A little fixed point math for embedded audio


Recently, I wanted to generate some sounds for MnemOS, and I wanted it to go fast.

This is a little mini-blog post describing how I did that using fixed point math, and reduced the total CPU usage to about 20% of the original amount.

I wanted to generate a sine wave to play out of a speaker on my small embedded device. My end goal was to generate 44.1kHz PCM samples, which meant I needed to generate 44100 i16s per second.

I also needed to generate stereo audio, but for now, I just play the same sine wave on both channels.

In embedded Rust, the core library doesn't actually link in routines for things like sin operations.

This means that typically you have two choices to "provide" these operations:

  1. The libm crate, which provides very accurate implementations of math operations like sin, but is often (relatively) slow, and the code size is (relatively) large, as these are fit for very low error rate calculations.
  2. The micromath crate, which provides reasonable approximations of many operations like sin, to some respectable precision (but less precise than libm).

Since I knew I didn't need crazy accurate data, I didn't even try libm for this. My initial code using micromath looked like this, for generating my sine wave data:

// Generate N samples, interleaving left and right i16 PCM samples
for (i, dat) in idata.chunks_exact_mut(2).enumerate() {
    use micromath::F32Ext;
    let mut value = (i as f32);
    value *= (2.0 * core::f32::consts::PI * 441.0);
    value /= 44100.0;
    let ival = (value.sin() * (i16::MAX as f32)) as i16;
    dat.iter_mut().for_each(|i| *i = ival);
}

I profiled this on my 64MHz Cortex-M4F CPU, and found it took an acceptable, but not impressive, average of 114 CPU cycles per loop iteration.

This meant that to generate 44100 samples per second, I would spend a total of 5.02M cycles/second generating the audio, out of a total of 64M cycles I had total, which was 7.9% of my entire CPU time.

So instead, I decided to use a slightly different approach, using a phase accumulator, and fixed point math, and a pre-calculated 256-entry look up table.

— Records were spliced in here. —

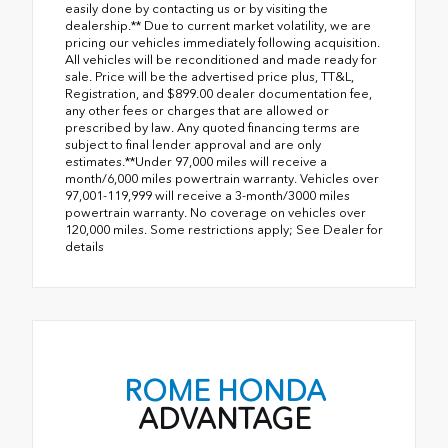
easily done by contacting us or by visiting the
dealership.** Due to current market volatility, we are
pricing our vehicles immediately following acquisition.
All vehicles will be reconditioned and made ready for
sale. Price will be the advertised price plus, TT&L,
Registration, and $899.00 dealer documentation fee,
any other fees or charges that are allowed or
prescribed by law. Any quoted financing terms are
subject to final lender approval and are only
estimates.**Under 97,000 miles will receive a
month/6,000 miles powertrain warranty. Vehicles over
97,001-119,999 will receive a 3-month/3000 miles
powertrain warranty. No coverage on vehicles over
120,000 miles. Some restrictions apply; See Dealer for
details
ROME HONDA
ADVANTAGE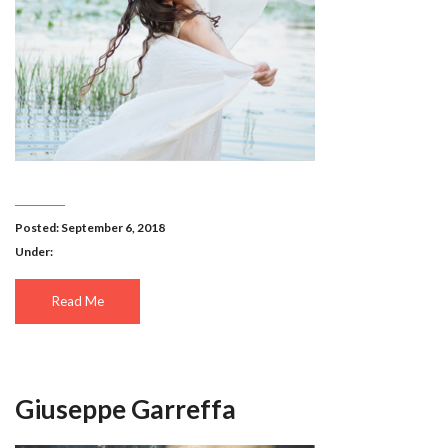
Posted: September 6, 2018
Under:
Read Me
Giuseppe Garreffa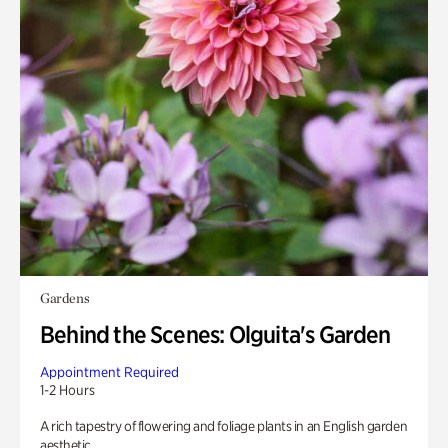
Gardens
Behind the Scenes: Olguita's Garden
Appointment Required
1-2 Hours
A rich tapestry of flowering and foliage plants in an English garden
aesthetic.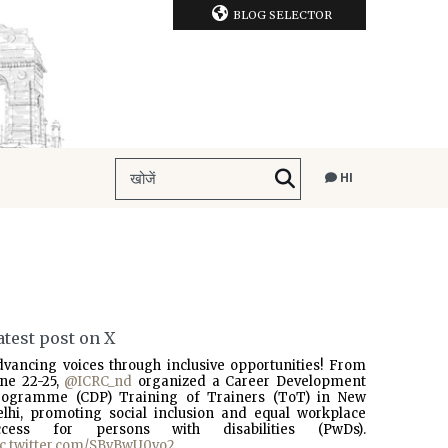
BLOG SELECTOR
HI
atest post on X
dvancing voices through inclusive opportunities! From
une 22-25,
@ICRC_nd
organized a Career Development
rogramme (CDP) Training of Trainers (ToT) in New
elhi, promoting social inclusion and equal workplace
ccess for persons with disabilities (PwDs).
ic.twitter.com/SBvBwU0vo2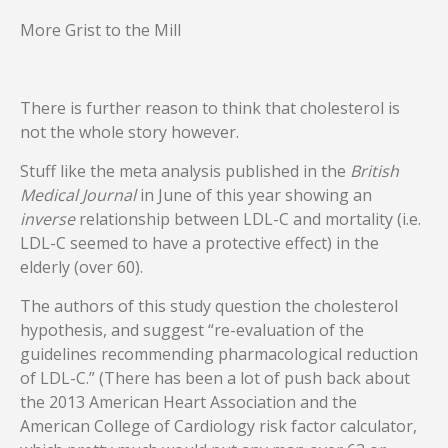
More Grist to the Mill
There is further reason to think that cholesterol is
not the whole story however.
Stuff like the meta analysis published in the
British
Medical Journal
in June of this year showing an
inverse
relationship between LDL-C and mortality (i.e.
LDL-C seemed to have a protective effect) in the
elderly (over 60).
The authors of this study question the cholesterol
hypothesis, and suggest “re-evaluation of the
guidelines recommending pharmacological reduction
of LDL-C.” (There has been a lot of push back about
the 2013 American Heart Association and the
American College of Cardiology risk factor calculator,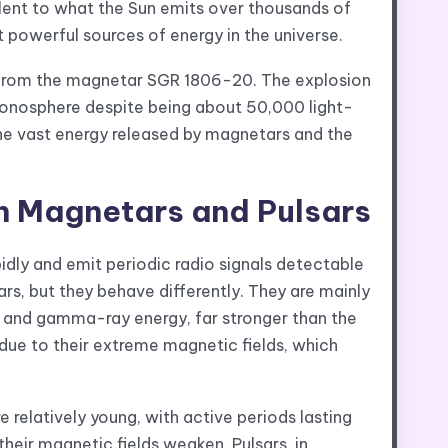
lent to what the Sun emits over thousands of
 powerful sources of energy in the universe.
from the magnetar SGR 1806-20. The explosion
 ionosphere despite being about 50,000 light-
he vast energy released by magnetars and the
n Magnetars and Pulsars
pidly and emit periodic radio signals detectable
rs, but they behave differently. They are mainly
ay and gamma-ray energy, far stronger than the
s due to their extreme magnetic fields, which
 relatively young, with active periods lasting
heir magnetic fields weaken. Pulsars, in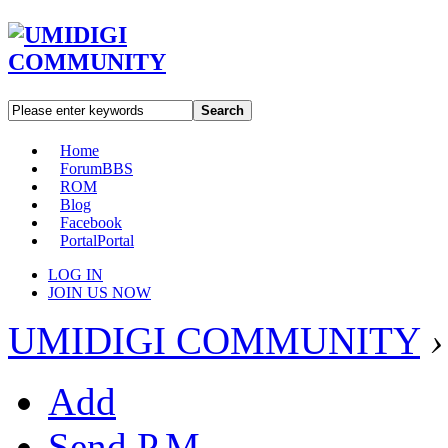
Search
Home
Forum
BBS
ROM
Blog
Facebook
Portal
Portal
LOG IN
JOIN US NOW
UMIDIGI COMMUNITY
›
Add
Send P.M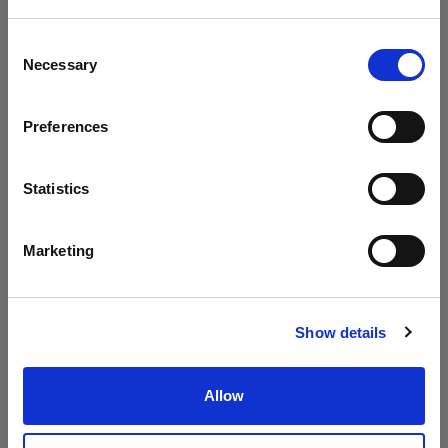
Consent
Necessary
Selection
Preferences
Patio Two
Patio Three
Seater Sofa
Seater Sofa
Statistics
Marketing
Show details
Allow
Patio Coffee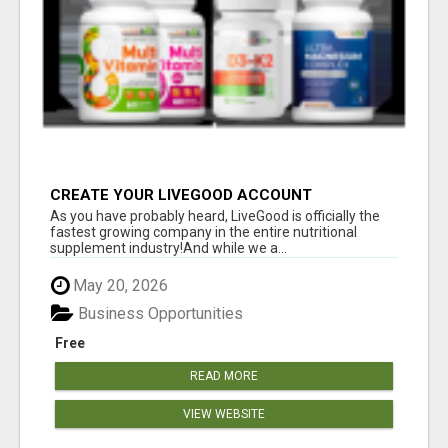
CREATE YOUR LIVEGOOD ACCOUNT
As you have probably heard, LiveGood is officially the
fastest growing company in the entire nutritional
supplement industry!​And while we a...
May 20, 2026
Business Opportunities
Free
READ MORE
VIEW WEBSITE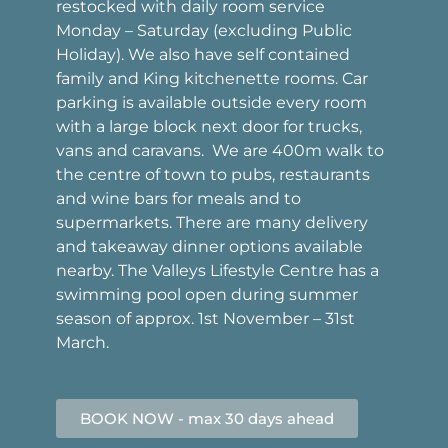
restocked with daily room service
Monday – Saturday (excluding Public
Holiday). We also have self contained
family and King kitchenette rooms. Car
parking is available outside every room
with a large block next door for trucks,
vans and caravans. We are 400m walk to
the centre of town to pubs, restaurants
and wine bars for meals and to
supermarkets. There are many delivery
and takeaway dinner options available
nearby. The Valleys Lifestyle Centre has a
swimming pool open during summer
season of approx. 1st November – 31st
March.
BOOK NOW - max 30 days ahead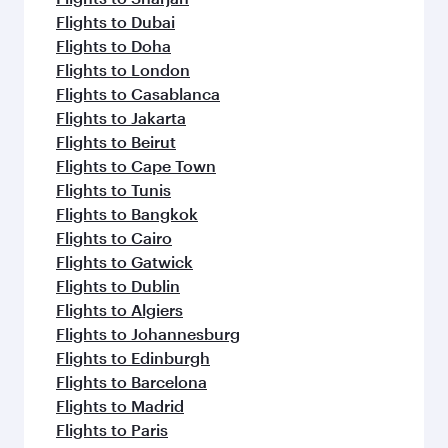
Flights to Dubai
Flights to Doha
Flights to London
Flights to Casablanca
Flights to Jakarta
Flights to Beirut
Flights to Cape Town
Flights to Tunis
Flights to Bangkok
Flights to Cairo
Flights to Gatwick
Flights to Dublin
Flights to Algiers
Flights to Johannesburg
Flights to Edinburgh
Flights to Barcelona
Flights to Madrid
Flights to Paris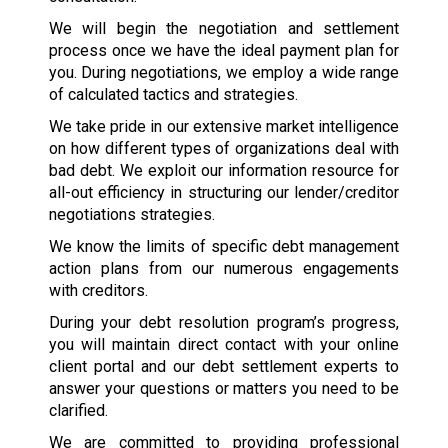
We will begin the negotiation and settlement
process once we have the ideal payment plan for
you. During negotiations, we employ a wide range
of calculated tactics and strategies.
We take pride in our extensive market intelligence
on how different types of organizations deal with
bad debt. We exploit our information resource for
all-out efficiency in structuring our lender/creditor
negotiations strategies.
We know the limits of specific debt management
action plans from our numerous engagements
with creditors.
During your debt resolution program’s progress,
you will maintain direct contact with your online
client portal and our debt settlement experts to
answer your questions or matters you need to be
clarified.
We are committed to providing professional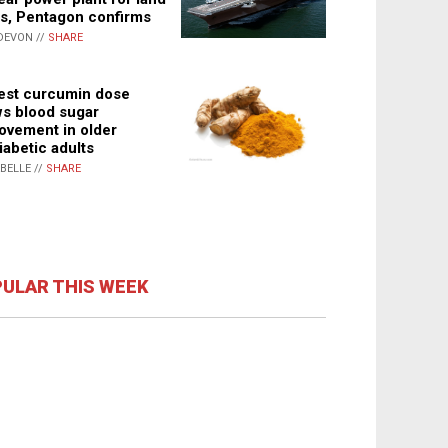
s, Pentagon confirms
DEVON //
SHARE
st curcumin dose
s blood sugar
ovement in older
iabetic adults
ABELLE //
SHARE
ULAR THIS WEEK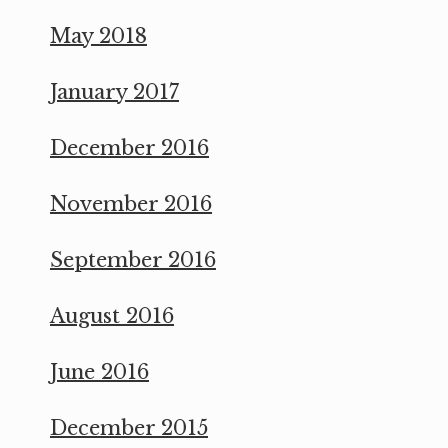
May 2018
January 2017
December 2016
November 2016
September 2016
August 2016
June 2016
December 2015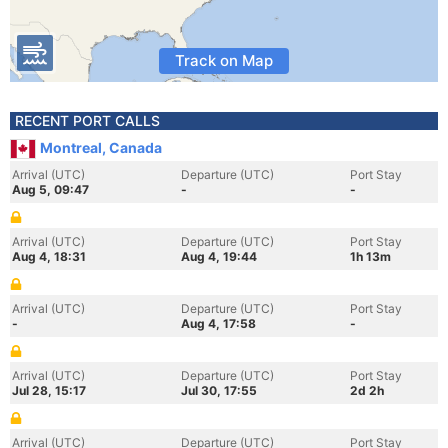
Track on Map
RECENT PORT CALLS
Montreal, Canada
Arrival (UTC)
Departure (UTC)
Port Stay
Aug 5, 09:47
-
-
Arrival (UTC)
Departure (UTC)
Port Stay
Aug 4, 18:31
Aug 4, 19:44
1h 13m
Arrival (UTC)
Departure (UTC)
Port Stay
-
Aug 4, 17:58
-
Arrival (UTC)
Departure (UTC)
Port Stay
Jul 28, 15:17
Jul 30, 17:55
2d 2h
Arrival (UTC)
Departure (UTC)
Port Stay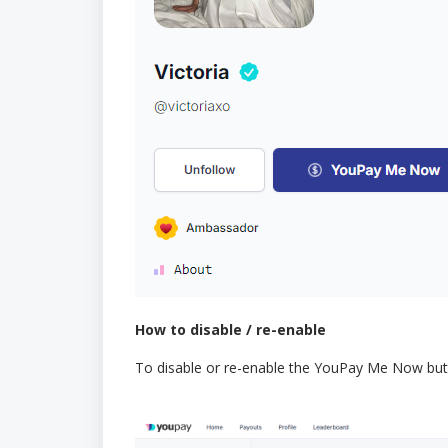
How to disable / re-enable
To disable or re-enable the YouPay Me Now but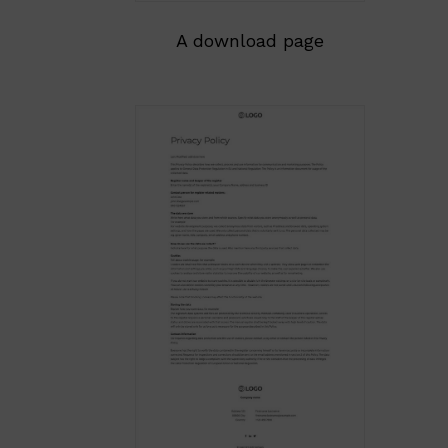
A download page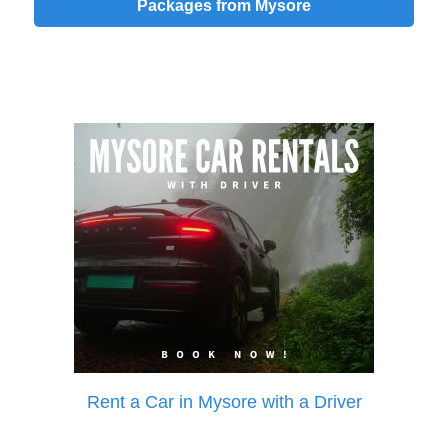
Packages from Mysore
Rent a Car in Mysore with a Driver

Generating the sine table was pretty straightforward, I ran this on my desktop, and copy and pasted the output into an array:

// Generate a 256 point sine look up table
for i in 0..256 {
    let val = 2.0 * core::f32::consts::PI * ((i as f32) / 256.0);
    let val = (i16::MAX as f32) * val.sin();
    print!("{}, ", val.round() as i16);
}
println!();

That code looked like this:

// A pre-calculated Sine Look Up Table, or LUT.
use crate::SINE_TABLE; // : [i16; 256];

// We have a sample rate at 44.1kHz. Figure out how many samples it
// will take to play a single loop of our sine wave. For example,
// at 441hz, it will take 100 samples to "traverse" one
// whole sine wave.
let samp_per_cyc: f32 = 44100.0 / 441.0;

// The increment is (how many items are in our look up table)
// divided by (how long it takes to go through one look up table)
let fincr = 256.0 / samp_per_cyc;

// Convert this number to an i32, which we use as a fixed point
// decimal, basically 8bits.24bits, where the 8 bits are which LUT
// position we are currently in, and the 24 bits are like a "decimal"
// describing where we are between the LUT positions
let incr: i32 = (((1 << 24) as f32) * fincr) as i32;

// This calculation is based on the current "phase angle" of the sine
// table. This works because we increment our progress through the
// 256 value in our 8.24 fixed point number, and it will wrap around
// correctly whenever we "overflow" (this is a good thing! our sine
// table is the same loop over and over and over and...)
let mut cur_offset = 0i32;

// generate the next N samples...
idata.chunks_exact_mut(2).for_each(|i| {
    let val = cur_offset as u32;

    // Mask off the top 8 bits. This tells us which LUT position
    // we are in
    let idx_now = ((val >> 24) & 0xFF) as u8;
    // Add one (wrapping), to tell us what the NEXT LUT position is.
    let idx_nxt = idx_now.wrapping_add(1);

    // Get the i16 value of the two LUT data points
    let base_val = SINE_TABLE[idx_now as usize] as i32;
    let next_val = SINE_TABLE[idx_nxt as usize] as i32;

    // Distance to next value - perform 256 slot linear interpolation

    // Here, I take the top 8 bits of the 24 bit "decimal" part of
    // the number. This will be used to interpolate one of
    // 256 positions between the two LUT positions.
    //
    // This is to reduce error between the "steps" of each LUT
    // value in our table
    let off = ((val >> 16) & 0xFF) as i32; // 0..=255

    // Here, we "weight" each sample based on how close we are at. We
    // multiply this to a total of 256x larger than our original
    // sample, split between how close we are between the two samples.
    // We multiply each, then add them back together
    let cur_weight = base_val.wrapping_mul(256i32.wrapping_sub(off));
    let nxt_weight = next_val.wrapping_mul(off);
    let ttl_weight = cur_weight.wrapping_add(nxt_weight);

    // Our number is now the weighted average of the two LUT samples,
    // but 256x too big. Reduce it down with a right shift operation.
    let ttl_val = ttl_weight >> 8; // div 256

    // Un-sign-extend this back to an i16, to use as a sample
    let ttl_val = ttl_val as i16;

    // Set the linearly interpolated value to the left and
    // right channel
    i.iter_mut().for_each(|i| *i = ttl_val);

    // Adjust our phase angle by the "increment" we calculated earlier
    cur_offset = cur_offset.wrapping_add(incr);
});

When profiling this approach, My average loop time was now down to 22 cycles per iteration, meaning it would now only take me 970.2k CPU cycles per second, or 1.5% of my total CPU time!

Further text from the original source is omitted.